ASSIGNMENT:
Please print all of the entries, matching them exactly.
*** DATA EXCERPTS
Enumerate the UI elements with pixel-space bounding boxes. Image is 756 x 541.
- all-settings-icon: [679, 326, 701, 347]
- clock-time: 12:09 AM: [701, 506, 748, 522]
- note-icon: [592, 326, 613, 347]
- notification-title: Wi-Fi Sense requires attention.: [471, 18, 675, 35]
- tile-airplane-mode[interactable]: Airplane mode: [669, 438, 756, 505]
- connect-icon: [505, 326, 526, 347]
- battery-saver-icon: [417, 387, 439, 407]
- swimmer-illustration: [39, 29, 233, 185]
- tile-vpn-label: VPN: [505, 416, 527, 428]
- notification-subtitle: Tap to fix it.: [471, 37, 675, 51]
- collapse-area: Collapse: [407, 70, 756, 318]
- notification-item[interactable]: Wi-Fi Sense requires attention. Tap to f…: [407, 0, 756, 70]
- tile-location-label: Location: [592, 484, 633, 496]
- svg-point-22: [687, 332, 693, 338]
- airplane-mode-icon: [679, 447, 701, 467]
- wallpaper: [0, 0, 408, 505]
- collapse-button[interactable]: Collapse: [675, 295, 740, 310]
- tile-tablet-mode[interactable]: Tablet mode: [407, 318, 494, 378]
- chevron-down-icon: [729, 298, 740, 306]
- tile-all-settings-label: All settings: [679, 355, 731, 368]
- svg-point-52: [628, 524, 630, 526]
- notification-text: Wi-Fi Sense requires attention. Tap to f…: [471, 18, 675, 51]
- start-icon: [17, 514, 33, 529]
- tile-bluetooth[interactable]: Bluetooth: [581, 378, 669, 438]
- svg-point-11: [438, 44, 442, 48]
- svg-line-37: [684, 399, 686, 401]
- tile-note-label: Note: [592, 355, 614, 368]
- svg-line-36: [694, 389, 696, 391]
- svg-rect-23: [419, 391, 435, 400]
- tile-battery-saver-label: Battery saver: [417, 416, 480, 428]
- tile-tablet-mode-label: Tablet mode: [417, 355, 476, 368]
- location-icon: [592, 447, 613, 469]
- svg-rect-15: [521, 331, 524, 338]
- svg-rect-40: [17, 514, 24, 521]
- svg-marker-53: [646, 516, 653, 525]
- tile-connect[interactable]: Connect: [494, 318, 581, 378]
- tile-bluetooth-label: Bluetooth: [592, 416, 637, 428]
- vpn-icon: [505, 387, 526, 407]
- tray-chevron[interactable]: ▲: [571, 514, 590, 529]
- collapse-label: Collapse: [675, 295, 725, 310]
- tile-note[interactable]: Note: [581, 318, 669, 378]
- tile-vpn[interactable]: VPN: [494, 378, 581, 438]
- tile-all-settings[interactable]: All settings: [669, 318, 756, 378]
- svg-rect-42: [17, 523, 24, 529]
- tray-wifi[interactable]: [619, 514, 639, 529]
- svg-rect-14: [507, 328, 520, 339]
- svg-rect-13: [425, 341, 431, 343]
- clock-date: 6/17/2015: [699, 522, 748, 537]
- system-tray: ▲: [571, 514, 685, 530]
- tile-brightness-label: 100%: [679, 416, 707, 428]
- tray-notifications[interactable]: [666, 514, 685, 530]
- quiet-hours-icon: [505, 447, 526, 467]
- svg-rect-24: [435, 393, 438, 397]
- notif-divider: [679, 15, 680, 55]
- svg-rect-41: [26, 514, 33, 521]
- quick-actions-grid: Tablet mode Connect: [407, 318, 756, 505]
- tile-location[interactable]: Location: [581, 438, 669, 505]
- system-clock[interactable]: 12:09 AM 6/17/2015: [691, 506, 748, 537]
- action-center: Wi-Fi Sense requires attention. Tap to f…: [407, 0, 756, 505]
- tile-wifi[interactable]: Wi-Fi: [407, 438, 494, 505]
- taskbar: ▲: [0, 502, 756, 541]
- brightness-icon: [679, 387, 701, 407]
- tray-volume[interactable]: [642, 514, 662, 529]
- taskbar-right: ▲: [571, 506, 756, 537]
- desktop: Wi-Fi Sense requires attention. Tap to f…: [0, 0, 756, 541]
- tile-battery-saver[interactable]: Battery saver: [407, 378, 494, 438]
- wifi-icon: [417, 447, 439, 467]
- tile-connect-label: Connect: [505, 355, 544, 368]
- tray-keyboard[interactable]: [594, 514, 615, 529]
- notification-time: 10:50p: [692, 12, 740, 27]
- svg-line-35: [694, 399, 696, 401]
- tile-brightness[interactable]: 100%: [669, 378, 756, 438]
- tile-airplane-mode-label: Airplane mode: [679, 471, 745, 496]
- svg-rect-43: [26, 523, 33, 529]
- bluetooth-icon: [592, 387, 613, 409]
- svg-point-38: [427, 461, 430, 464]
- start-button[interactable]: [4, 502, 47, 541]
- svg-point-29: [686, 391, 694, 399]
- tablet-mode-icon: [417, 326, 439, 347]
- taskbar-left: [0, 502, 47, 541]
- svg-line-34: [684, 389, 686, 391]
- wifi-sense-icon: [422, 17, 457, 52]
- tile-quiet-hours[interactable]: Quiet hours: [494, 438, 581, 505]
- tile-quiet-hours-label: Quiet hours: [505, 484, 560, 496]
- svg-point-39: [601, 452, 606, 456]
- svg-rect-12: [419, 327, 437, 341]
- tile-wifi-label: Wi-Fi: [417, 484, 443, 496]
******
EXERCISE ANSWER:
Enumerate the UI elements with pixel-space bounding boxes. Image is 756 x 541.
- all-settings-icon: [679, 326, 701, 347]
- clock-time: 12:09 AM: [701, 506, 748, 522]
- note-icon: [592, 326, 613, 347]
- notification-title: Wi-Fi Sense requires attention.: [471, 18, 675, 35]
- tile-airplane-mode[interactable]: Airplane mode: [669, 438, 756, 505]
- connect-icon: [505, 326, 526, 347]
- battery-saver-icon: [417, 387, 439, 407]
- swimmer-illustration: [39, 29, 233, 185]
- tile-vpn-label: VPN: [505, 416, 527, 428]
- notification-subtitle: Tap to fix it.: [471, 37, 675, 51]
- collapse-area: Collapse: [407, 70, 756, 318]
- notification-item[interactable]: Wi-Fi Sense requires attention. Tap to f…: [407, 0, 756, 70]
- tile-location-label: Location: [592, 484, 633, 496]
- svg-point-22: [687, 332, 693, 338]
- airplane-mode-icon: [679, 447, 701, 467]
- wallpaper: [0, 0, 408, 505]
- collapse-button[interactable]: Collapse: [675, 295, 740, 310]
- tile-tablet-mode[interactable]: Tablet mode: [407, 318, 494, 378]
- chevron-down-icon: [729, 298, 740, 306]
- tile-all-settings-label: All settings: [679, 355, 731, 368]
- svg-point-52: [628, 524, 630, 526]
- notification-text: Wi-Fi Sense requires attention. Tap to f…: [471, 18, 675, 51]
- start-icon: [17, 514, 33, 529]
- tile-bluetooth[interactable]: Bluetooth: [581, 378, 669, 438]
- svg-point-11: [438, 44, 442, 48]
- svg-line-37: [684, 399, 686, 401]
- tile-note-label: Note: [592, 355, 614, 368]
- svg-line-36: [694, 389, 696, 391]
- svg-rect-23: [419, 391, 435, 400]
- tile-battery-saver-label: Battery saver: [417, 416, 480, 428]
- tile-tablet-mode-label: Tablet mode: [417, 355, 476, 368]
- location-icon: [592, 447, 613, 469]
- svg-rect-15: [521, 331, 524, 338]
- svg-rect-40: [17, 514, 24, 521]
- svg-marker-53: [646, 516, 653, 525]
- tile-connect[interactable]: Connect: [494, 318, 581, 378]
- tile-bluetooth-label: Bluetooth: [592, 416, 637, 428]
- vpn-icon: [505, 387, 526, 407]
- tray-chevron[interactable]: ▲: [571, 514, 590, 529]
- collapse-label: Collapse: [675, 295, 725, 310]
- tile-note[interactable]: Note: [581, 318, 669, 378]
- tile-vpn[interactable]: VPN: [494, 378, 581, 438]
- tile-all-settings[interactable]: All settings: [669, 318, 756, 378]
- svg-rect-42: [17, 523, 24, 529]
- tray-wifi[interactable]: [619, 514, 639, 529]
- svg-rect-14: [507, 328, 520, 339]
- svg-rect-13: [425, 341, 431, 343]
- clock-date: 6/17/2015: [699, 522, 748, 537]
- system-tray: ▲: [571, 514, 685, 530]
- tile-brightness-label: 100%: [679, 416, 707, 428]
- tray-notifications[interactable]: [666, 514, 685, 530]
- quiet-hours-icon: [505, 447, 526, 467]
- svg-rect-24: [435, 393, 438, 397]
- notif-divider: [679, 15, 680, 55]
- svg-rect-41: [26, 514, 33, 521]
- quick-actions-grid: Tablet mode Connect: [407, 318, 756, 505]
- tile-location[interactable]: Location: [581, 438, 669, 505]
- system-clock[interactable]: 12:09 AM 6/17/2015: [691, 506, 748, 537]
- action-center: Wi-Fi Sense requires attention. Tap to f…: [407, 0, 756, 505]
- tile-wifi[interactable]: Wi-Fi: [407, 438, 494, 505]
- taskbar: ▲: [0, 502, 756, 541]
- brightness-icon: [679, 387, 701, 407]
- tray-volume[interactable]: [642, 514, 662, 529]
- taskbar-right: ▲: [571, 506, 756, 537]
- desktop: Wi-Fi Sense requires attention. Tap to f…: [0, 0, 756, 541]
- tile-battery-saver[interactable]: Battery saver: [407, 378, 494, 438]
- wifi-icon: [417, 447, 439, 467]
- tile-connect-label: Connect: [505, 355, 544, 368]
- tray-keyboard[interactable]: [594, 514, 615, 529]
- notification-time: 10:50p: [692, 12, 740, 27]
- svg-line-35: [694, 399, 696, 401]
- tile-brightness[interactable]: 100%: [669, 378, 756, 438]
- tile-airplane-mode-label: Airplane mode: [679, 471, 745, 496]
- svg-rect-43: [26, 523, 33, 529]
- bluetooth-icon: [592, 387, 613, 409]
- svg-point-38: [427, 461, 430, 464]
- start-button[interactable]: [4, 502, 47, 541]
- svg-point-29: [686, 391, 694, 399]
- tablet-mode-icon: [417, 326, 439, 347]
- taskbar-left: [0, 502, 47, 541]
- svg-line-34: [684, 389, 686, 391]
- wifi-sense-icon: [422, 17, 457, 52]
- tile-quiet-hours[interactable]: Quiet hours: [494, 438, 581, 505]
- tile-quiet-hours-label: Quiet hours: [505, 484, 560, 496]
- svg-point-39: [601, 452, 606, 456]
- svg-rect-12: [419, 327, 437, 341]
- tile-wifi-label: Wi-Fi: [417, 484, 443, 496]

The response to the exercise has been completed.